University of Maryland School of Medicine, Department of Surgery, Baltimore, MD 21201, USA.
Annals of Plastic Surgery (Impact Factor: 1.46). 03/2008; 60(2):209-16. DOI: 10.1097/SAP.0b013e318061b792
Source: PubMed

ABSTRACT The purpose of this study was to develop a nonhuman primate model for heterotopic composite tissue facial transplantation in which to study the natural history of facial transplantation and evaluate immunosuppressive regimens.A composite oromandibular facial segment transplant based on the common carotid artery was evaluated.
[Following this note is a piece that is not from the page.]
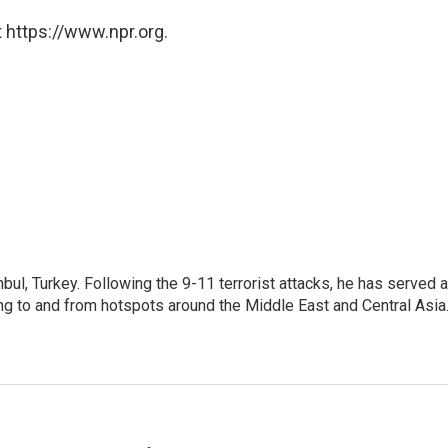
 https://www.npr.org.
nbul, Turkey. Following the 9-11 terrorist attacks, he has served 
ing to and from hotspots around the Middle East and Central Asia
Flaps from 7 cynomolgus monkeys were transplanted to the groins of 7 recipients at the superficial femoral artery and vein. The immunosuppressive regimen consisted of thymoglobulin, rapamycin, and tacrolimus. Allograft survival ranged from 6 to 129 days. Histology performed in the long-term survivor at the time of necropsy revealed extensive inflammation and necrosis of the allograft skin; however, muscle and bone elements were viable, with minimal inflammation. This heterotopic facial transplantation model avoids the potential morbidity of mandibular resection and orthotopic facial transplantation. Our work also concurs with the work of other groups who found that the skin component is the most antigenic.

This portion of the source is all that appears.